E’ un servizio pubblico gratuito, ulteriormente rinforzato con l’upgrade della disponibilità mobile. Ha tanti buoni propositi, in primis uno strumento di difesa, quando funziona, a favore del cittadino contro gli attacchi, fastidiosissimi, delle chiamate di telemarketing indesiderate.

L’idea non è affatto male. Da una parte permette al cittadino di iscriversi se non vuole più ricevere chiamate di telemarketing indesiderate e/o pubblicità cartacea; una volta iscritto l’utente gestisce l’iscrizione con le funzioni del rinnovo, revoca selettiva e cancellazione.

Call Center - Cellulari.it 20221004
Call Center – Cellulari.it

Dall’altra impone all’operatore di turno di escludere dalle sue liste di contatti i numeri di telefono e/o indirizzi postali di coloro che si sono opposti al telemarketing. In pratica prima di angustiare i cittadini, gli operatori devono inviare la lista delle chiamate, ricevendo dall’RPO la stessa lista, depennata da quei numeri che hanno chiesto, appunto, un’opposizione.

Le scappatoie oltre il Registro delle Opposizioni

Tutto molto bello, in teoria. Ma la pratica non è sempre direttamente proporzionale alle intenzioni.
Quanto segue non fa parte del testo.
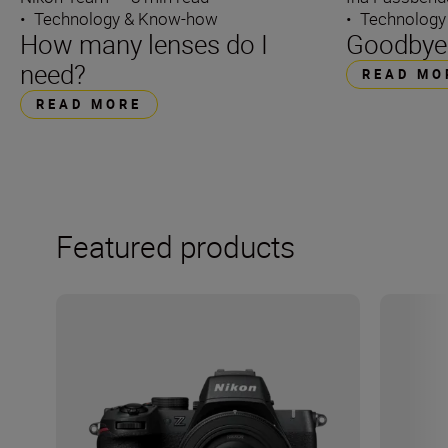
•
Technology & Know-how
•
Technology
How many lenses do I
Goodbye 
need?
READ MO
READ MORE
Featured products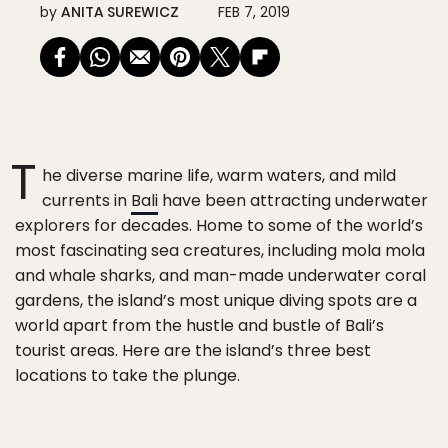
by
ANITA SUREWICZ
FEB 7, 2019
T
he diverse marine life, warm waters, and mild
currents in
Bali
have been attracting underwater
explorers for decades. Home to some of the world’s
most fascinating sea creatures, including mola mola
and whale sharks, and man-made underwater coral
gardens, the island’s most unique diving spots are a
world apart from the hustle and bustle of Bali’s
tourist areas. Here are the island’s three best
locations to take the plunge.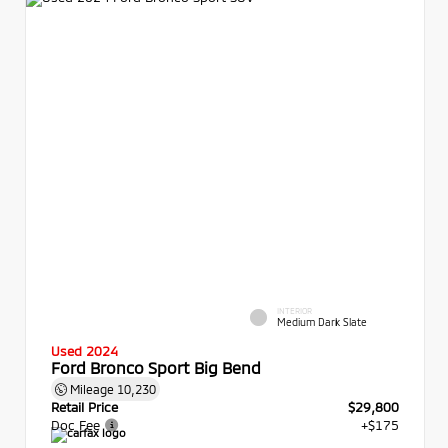
INTERIOR
Medium Dark Slate
Used 2024
Ford Bronco Sport Big Bend
Mileage
10,230
Retail Price
$29,800
Doc Fee
+$175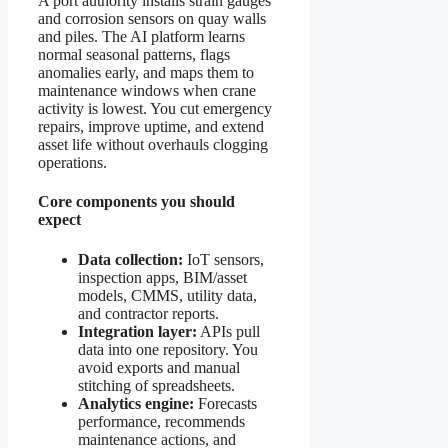
A port authority installs strain gauges
and corrosion sensors on quay walls
and piles. The AI platform learns
normal seasonal patterns, flags
anomalies early, and maps them to
maintenance windows when crane
activity is lowest. You cut emergency
repairs, improve uptime, and extend
asset life without overhauls clogging
operations.
Core components you should
expect
Data collection:
IoT sensors,
inspection apps, BIM/asset
models, CMMS, utility data,
and contractor reports.
Integration layer:
APIs pull
data into one repository. You
avoid exports and manual
stitching of spreadsheets.
Analytics engine:
Forecasts
performance, recommends
maintenance actions, and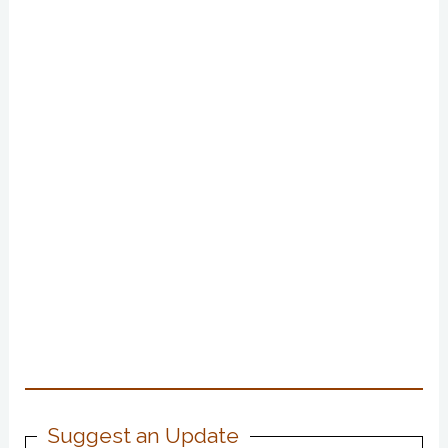
Suggest an Update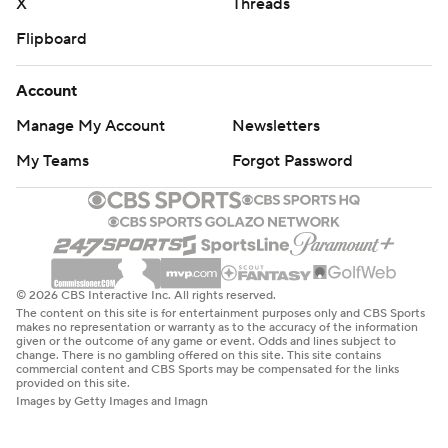
X
Threads
Flipboard
Account
Manage My Account
Newsletters
My Teams
Forgot Password
© 2026 CBS Interactive Inc. All rights reserved.
The content on this site is for entertainment purposes only and CBS Sports
makes no representation or warranty as to the accuracy of the information
given or the outcome of any game or event. Odds and lines subject to
change. There is no gambling offered on this site. This site contains
commercial content and CBS Sports may be compensated for the links
provided on this site.
Images by Getty Images and Imagn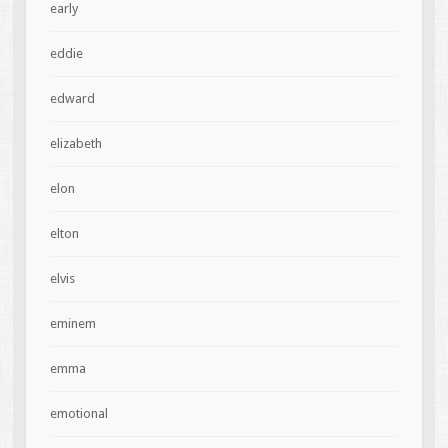
early
eddie
edward
elizabeth
elon
elton
elvis
eminem
emma
emotional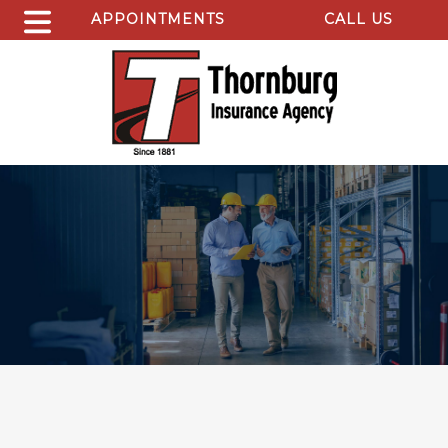
APPOINTMENTS
CALL US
Primo perché i call center non stanno rispettando le imposizioni del Registro delle Opposizioni, non si spiegano altrimenti tutte quelle telefonate, secondo perché c’è un margine entro il quale può accadere di tutto.

Registro delle opposizioni - Cellulari.it 20221004
Registro delle opposizioni – Cellulari.it

Nell’invio e ricevimento della lista, alle società Call Center, sono stati concessi 15 giorni di tempo per aggiornare i propri elenchi di chi non vuole essere contattato per offerte e marketing. Si può immaginare quello che può accadere in quel lasso di tempo.

Con il nuovo servizio l’operatore deve consultare mensilmente il Registro Pubblico delle Opposizioni e comunque prima di svolgere le campagne pubblicitarie tramite telefono. L’operatore di telemarketing deve registrarsi al servizio tramite modulo web per poter verificare le proprie liste di contatti”. Ecco il punto di ripartenza.

Se, nonostante ci siamo iscritti al Registro delle Opposizioni, continuiamo a essere tempestati dagli operatori, divenendo sempre più vittime di telemarketing e teleselling, ecco una possibile soluzione.

Il cittadino ha l’opportunità di compilare un apposito modulo da inviare al Garante della Privacy, utilizzando email agli indirizzi protocollo@gpdp.it (per tutti gli utenti) o protocollo@pec.gpdp.it nel caso in cui l’utente ha un indirizzo di posta certificata. Oppure una Raccomandata intestata a: “Garante per la protezione dei dati personali, Piazza Venezia, 11-00187 Roma”. C’è perfino la chance di fax al numero telefonico 06.69677.3785. Ogni mezzo può essere buono per porre fine a una storia francamente assurda.

Anche perché le multe sono molte salate fino al 4% del fattura di una determinata azienda. Chissà se dopo che quell’operatore viene sanzionato in una maniera del genere, continuerà a infastidirvi.